Because of that it should be accepted that it is not eligible to apply the specific provision of article 301 from the Commercial Law, to the arbitration agreement, despite the fact that it is included as a clause in the Commercial Contract. The tacit consent from the side of the trader (by order of article 301 from the Commercial Law) on the concluded from him commercial transaction without representative does not automatically unfold its effect over the included in the contract arbitration clause.

The estimation, regarding the validation of the arbitration agreement as a contract, concluded by person without representative authority, should be executed on the grounds of the general legal provisions. In accordance to the provisions of article 42, paragraph 2 from the Law on Obligations and Contracts, the person who has conducted the transaction without representative authority, could be able to confirm this. To be valid, the confirmation should be conducted in the same form, provided for the relevant authorization. As to the form of validity of the authorization itself, by argument from article 37 from the Law on Obligations and Contracts, it should be in a form, envisaged by the Law for the conduct of the relevant contract (if and to the extent that such a specific form is provided as a condition for validity of the contract).

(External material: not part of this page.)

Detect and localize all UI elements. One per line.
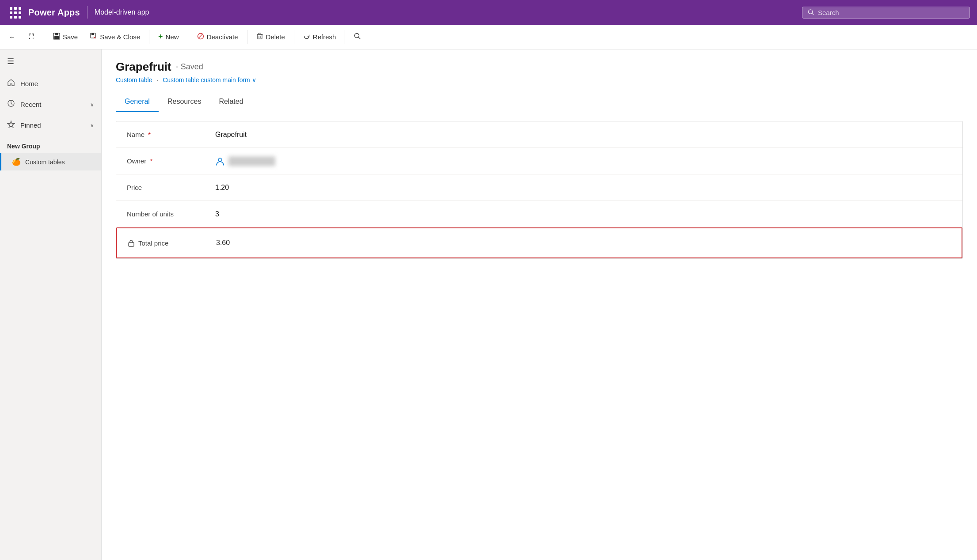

In view of the above and in relation to the requirement in article 7, paragraph 2 from the Law on International Commercial Arbitration, for a written form of arbitration agreement follows the conclusion that in order to validate an arbitration agreement, conducted by a person without representative authority, it is necessary explicit written confirmation. If the explicit written confirmation is absent, the arbitration confirmation is viewed as invalid due to lack of consent and consequently the arbitration tribunal is not competent to hear and resolve a dispute.


author: Kristina Terziyska, attorney-at-law

Member of “Velinov and partners” Consulting House


Note: The present article expresses the professional standpoint of the author and lays out arguments against the broad interpretation of the legal presumption of article 301 from the Commercial Law. In the specific arisen case, concerning the application of article 301 from the Commercial Law and the included clause in the arbitration clause, it is necessary to examine the contents of the provisions of the contract and the specific factual situation.